→ Prompt:
The lines from the start of the records through the one containing "Sicherheit, Verhinderung und" are to be restated word for word; please include both ends.
+++
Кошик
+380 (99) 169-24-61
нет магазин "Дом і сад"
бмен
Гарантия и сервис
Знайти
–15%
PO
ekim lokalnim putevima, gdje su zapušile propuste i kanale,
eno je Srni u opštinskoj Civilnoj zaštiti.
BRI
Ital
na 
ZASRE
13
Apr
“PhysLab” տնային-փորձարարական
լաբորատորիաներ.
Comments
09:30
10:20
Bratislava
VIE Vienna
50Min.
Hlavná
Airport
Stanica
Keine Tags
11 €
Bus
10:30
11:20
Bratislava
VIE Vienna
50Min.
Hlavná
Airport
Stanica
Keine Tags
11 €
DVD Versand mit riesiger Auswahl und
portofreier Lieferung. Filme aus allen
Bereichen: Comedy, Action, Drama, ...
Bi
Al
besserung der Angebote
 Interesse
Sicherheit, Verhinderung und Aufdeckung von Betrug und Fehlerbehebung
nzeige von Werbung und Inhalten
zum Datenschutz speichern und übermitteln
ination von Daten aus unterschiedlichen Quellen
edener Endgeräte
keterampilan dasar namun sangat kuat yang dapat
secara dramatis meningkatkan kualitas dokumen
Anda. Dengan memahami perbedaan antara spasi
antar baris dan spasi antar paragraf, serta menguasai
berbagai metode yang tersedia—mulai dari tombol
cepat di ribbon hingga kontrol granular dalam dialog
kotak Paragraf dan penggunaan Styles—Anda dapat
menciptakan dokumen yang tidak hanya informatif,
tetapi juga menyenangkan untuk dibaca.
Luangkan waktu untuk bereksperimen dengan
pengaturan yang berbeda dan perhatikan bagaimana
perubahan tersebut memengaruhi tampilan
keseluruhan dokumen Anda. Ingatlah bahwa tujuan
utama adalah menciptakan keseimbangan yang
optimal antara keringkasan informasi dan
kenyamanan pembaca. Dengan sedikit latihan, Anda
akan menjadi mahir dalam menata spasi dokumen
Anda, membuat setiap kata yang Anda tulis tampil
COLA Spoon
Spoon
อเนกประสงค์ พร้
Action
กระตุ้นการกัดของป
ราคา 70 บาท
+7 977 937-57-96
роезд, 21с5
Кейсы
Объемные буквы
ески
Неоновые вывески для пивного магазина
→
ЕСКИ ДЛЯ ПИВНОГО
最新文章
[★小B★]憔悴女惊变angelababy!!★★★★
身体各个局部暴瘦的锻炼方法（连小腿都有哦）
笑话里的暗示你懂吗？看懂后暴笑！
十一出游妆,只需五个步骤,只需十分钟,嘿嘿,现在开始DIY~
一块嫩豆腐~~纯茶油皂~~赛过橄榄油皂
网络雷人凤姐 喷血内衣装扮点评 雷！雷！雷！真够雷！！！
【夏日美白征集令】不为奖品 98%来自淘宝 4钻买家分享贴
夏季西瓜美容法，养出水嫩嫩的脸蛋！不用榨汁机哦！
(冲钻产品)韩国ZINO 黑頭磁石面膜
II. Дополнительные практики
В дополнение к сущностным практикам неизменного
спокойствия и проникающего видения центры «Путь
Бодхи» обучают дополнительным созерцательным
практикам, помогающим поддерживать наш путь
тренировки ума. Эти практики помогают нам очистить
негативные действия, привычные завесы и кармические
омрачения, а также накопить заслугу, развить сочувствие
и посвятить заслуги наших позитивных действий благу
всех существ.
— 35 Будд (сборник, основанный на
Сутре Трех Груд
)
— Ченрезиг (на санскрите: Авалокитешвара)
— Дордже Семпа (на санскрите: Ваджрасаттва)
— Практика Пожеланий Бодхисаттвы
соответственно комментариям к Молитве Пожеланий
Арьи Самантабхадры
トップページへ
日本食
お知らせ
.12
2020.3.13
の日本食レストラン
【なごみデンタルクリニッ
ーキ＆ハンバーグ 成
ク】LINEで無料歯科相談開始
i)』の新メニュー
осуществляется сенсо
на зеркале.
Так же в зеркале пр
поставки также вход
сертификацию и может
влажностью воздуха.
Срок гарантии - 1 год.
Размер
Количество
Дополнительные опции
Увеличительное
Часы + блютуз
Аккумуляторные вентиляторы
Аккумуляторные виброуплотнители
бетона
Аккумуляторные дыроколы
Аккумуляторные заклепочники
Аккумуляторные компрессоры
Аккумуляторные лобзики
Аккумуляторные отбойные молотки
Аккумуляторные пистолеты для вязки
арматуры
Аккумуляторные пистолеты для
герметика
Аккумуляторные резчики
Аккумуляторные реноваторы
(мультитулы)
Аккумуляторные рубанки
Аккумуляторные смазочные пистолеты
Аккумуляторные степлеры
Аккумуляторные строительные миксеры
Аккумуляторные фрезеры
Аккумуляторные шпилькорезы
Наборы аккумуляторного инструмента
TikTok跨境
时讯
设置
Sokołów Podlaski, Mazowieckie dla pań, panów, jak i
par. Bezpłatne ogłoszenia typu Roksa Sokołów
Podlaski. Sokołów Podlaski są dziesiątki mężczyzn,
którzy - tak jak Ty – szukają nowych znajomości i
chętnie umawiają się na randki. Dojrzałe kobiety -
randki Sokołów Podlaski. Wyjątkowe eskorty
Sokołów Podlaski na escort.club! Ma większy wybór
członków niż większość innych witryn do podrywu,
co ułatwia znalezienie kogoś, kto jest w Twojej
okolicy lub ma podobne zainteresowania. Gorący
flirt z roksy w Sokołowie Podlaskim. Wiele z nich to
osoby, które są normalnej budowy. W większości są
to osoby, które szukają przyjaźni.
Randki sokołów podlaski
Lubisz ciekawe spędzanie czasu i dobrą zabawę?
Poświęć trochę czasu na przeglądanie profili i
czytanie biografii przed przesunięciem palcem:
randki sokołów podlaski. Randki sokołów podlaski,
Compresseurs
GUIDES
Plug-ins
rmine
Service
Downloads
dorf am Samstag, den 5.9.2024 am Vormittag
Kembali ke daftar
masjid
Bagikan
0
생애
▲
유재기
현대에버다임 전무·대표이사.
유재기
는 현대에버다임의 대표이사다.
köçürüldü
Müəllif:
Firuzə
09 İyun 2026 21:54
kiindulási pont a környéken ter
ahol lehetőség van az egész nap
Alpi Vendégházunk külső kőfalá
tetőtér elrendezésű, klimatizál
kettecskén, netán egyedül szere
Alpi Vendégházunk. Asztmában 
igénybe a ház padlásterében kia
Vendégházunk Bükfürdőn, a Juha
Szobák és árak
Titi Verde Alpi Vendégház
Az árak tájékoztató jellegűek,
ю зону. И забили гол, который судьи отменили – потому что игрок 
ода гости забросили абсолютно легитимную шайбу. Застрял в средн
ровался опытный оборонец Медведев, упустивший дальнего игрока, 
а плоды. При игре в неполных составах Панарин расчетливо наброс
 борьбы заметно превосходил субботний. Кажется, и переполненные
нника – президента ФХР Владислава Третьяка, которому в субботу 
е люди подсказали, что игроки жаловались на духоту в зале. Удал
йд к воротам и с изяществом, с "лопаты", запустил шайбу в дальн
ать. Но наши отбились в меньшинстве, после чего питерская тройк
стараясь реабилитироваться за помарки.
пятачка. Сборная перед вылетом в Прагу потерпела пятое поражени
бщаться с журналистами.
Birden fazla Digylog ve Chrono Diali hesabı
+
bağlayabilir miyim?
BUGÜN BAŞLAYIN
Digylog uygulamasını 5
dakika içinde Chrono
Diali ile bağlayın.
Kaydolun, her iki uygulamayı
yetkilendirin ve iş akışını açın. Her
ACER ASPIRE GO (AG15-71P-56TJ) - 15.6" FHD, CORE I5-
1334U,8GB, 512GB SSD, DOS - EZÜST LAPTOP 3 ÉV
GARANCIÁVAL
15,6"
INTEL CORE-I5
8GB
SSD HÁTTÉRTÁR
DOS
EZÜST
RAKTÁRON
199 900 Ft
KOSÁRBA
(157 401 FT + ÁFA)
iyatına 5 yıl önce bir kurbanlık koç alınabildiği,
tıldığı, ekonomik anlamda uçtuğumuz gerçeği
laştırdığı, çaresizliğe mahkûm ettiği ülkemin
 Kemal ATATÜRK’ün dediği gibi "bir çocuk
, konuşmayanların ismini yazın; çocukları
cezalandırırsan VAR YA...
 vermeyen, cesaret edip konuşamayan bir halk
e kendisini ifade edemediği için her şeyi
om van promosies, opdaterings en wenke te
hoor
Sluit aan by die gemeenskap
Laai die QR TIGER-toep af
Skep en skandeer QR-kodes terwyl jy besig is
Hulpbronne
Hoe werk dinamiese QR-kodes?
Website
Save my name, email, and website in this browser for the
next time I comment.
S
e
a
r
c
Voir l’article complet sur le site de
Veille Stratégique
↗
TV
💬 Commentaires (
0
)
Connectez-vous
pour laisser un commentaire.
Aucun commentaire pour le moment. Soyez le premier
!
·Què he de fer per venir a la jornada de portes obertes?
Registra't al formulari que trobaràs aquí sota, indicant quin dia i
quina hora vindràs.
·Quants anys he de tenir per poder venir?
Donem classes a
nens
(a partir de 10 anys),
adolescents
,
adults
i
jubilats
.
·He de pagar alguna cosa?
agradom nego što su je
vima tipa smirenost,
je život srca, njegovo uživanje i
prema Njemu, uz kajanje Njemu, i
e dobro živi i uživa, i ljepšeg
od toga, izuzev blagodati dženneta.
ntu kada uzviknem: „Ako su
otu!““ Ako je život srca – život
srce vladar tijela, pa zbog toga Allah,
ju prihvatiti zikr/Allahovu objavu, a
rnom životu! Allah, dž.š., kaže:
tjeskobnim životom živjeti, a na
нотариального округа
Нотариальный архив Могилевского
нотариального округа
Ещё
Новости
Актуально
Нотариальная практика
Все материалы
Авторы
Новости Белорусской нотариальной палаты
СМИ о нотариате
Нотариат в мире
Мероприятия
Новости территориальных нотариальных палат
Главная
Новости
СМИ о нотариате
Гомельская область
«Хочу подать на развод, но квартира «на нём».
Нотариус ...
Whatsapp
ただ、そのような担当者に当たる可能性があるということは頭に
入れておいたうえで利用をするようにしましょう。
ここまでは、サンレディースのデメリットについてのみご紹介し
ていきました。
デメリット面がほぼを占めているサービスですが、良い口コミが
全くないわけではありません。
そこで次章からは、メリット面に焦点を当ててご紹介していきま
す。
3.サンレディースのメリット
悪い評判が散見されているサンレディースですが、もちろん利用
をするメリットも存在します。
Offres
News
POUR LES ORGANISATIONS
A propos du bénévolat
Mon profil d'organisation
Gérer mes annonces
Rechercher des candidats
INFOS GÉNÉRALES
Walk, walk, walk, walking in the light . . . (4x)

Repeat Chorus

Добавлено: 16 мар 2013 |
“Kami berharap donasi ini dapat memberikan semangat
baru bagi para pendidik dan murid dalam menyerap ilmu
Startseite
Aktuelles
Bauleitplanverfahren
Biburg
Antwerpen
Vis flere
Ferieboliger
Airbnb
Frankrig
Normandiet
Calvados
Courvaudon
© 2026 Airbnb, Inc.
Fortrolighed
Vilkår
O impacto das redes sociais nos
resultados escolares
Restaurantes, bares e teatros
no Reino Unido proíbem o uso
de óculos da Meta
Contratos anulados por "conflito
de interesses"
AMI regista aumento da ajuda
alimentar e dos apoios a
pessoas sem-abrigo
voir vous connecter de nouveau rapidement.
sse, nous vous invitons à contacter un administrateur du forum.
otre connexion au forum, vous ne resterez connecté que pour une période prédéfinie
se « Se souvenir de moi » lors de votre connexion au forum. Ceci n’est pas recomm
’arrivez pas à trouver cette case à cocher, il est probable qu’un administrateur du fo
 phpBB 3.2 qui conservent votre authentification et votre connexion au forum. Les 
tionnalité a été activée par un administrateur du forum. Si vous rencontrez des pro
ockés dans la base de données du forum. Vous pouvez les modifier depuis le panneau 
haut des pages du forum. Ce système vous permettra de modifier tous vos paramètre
+++
→ Your response:
Кошик
+380 (99) 169-24-61
нет магазин "Дом і сад"
бмен
Гарантия и сервис
Знайти
–15%
PO
ekim lokalnim putevima, gdje su zapušile propuste i kanale,
eno je Srni u opštinskoj Civilnoj zaštiti.
BRI
Ital
na 
ZASRE
13
Apr
“PhysLab” տնային-փորձարարական
լաբորատորիաներ.
Comments
09:30
10:20
Bratislava
VIE Vienna
50Min.
Hlavná
Airport
Stanica
Keine Tags
11 €
Bus
10:30
11:20
Bratislava
VIE Vienna
50Min.
Hlavná
Airport
Stanica
Keine Tags
11 €
DVD Versand mit riesiger Auswahl und
portofreier Lieferung. Filme aus allen
Bereichen: Comedy, Action, Drama, ...
Bi
Al
besserung der Angebote
 Interesse
Sicherheit, Verhinderung und Aufdeckung von Betrug und Fehlerbehebung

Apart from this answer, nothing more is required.